I have the good fortune to regularly mentor several amazing entrepreneurs. One question I frequently ask is, “how much time do you spend working on your business versus in your business?” A similar question is, “how much time do you spend working on strategy vs. tactics?” Usually the answer to both questions is, “not much.” The problem is easy to identify. Entrepreneurs find themselves sucked into the daily grind of firefighting and there is no time left to do much else.
So how do we focus on strategy and vision when the bullets are flying, and we are hunkered down in our foxholes? For starters, we need to examine exactly what it is that we are doing. As part of my mentoring process I inquire on specifically what an entrepreneur is spending his or her time. It is interesting to listen to the responses which often reflect the fact that entrepreneurs are handling things that really should not be their responsibility. Mostly this includes performing tasks for which others should be held accountable. And it is not just about the failure to delegate. Some entrepreneurs take the position that “if I want it done right, I need to do it myself.” Or “I really don’t have the time to show someone else how to do it – it’s more efficient for me to bang it out.”

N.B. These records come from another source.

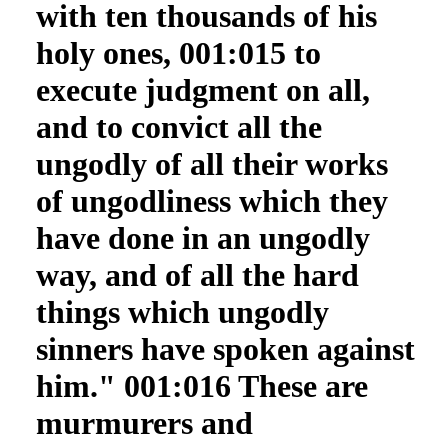
with ten thousands of his
holy ones, 001:015 to
execute judgment on all,
and to convict all the
ungodly of all their works
of ungodliness which they
have done in an ungodly
way, and of all the hard
things which ungodly
sinners have spoken against
him." 001:016 These are
murmurers and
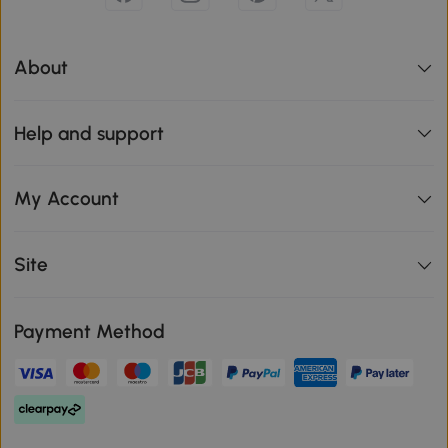
About
Help and support
My Account
Site
Payment Method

To solve this, we need to understand what prevents us from delegating that which should be handled by others. Do we have the right people on the bus? Do we have enough people? Are the right people properly trained? Are we too high control? When I have experienced problems with delegation in the past it is usually been the result of not having the right people to whom I can delegate. Getting to the root cause of our inability to delegate is crucial. If we do not have the right people, what is more important than solving this problem? One of the nice things about having the right people on the team is the fact that they may not need as much training – bright, right people figure out a lot of things on their own.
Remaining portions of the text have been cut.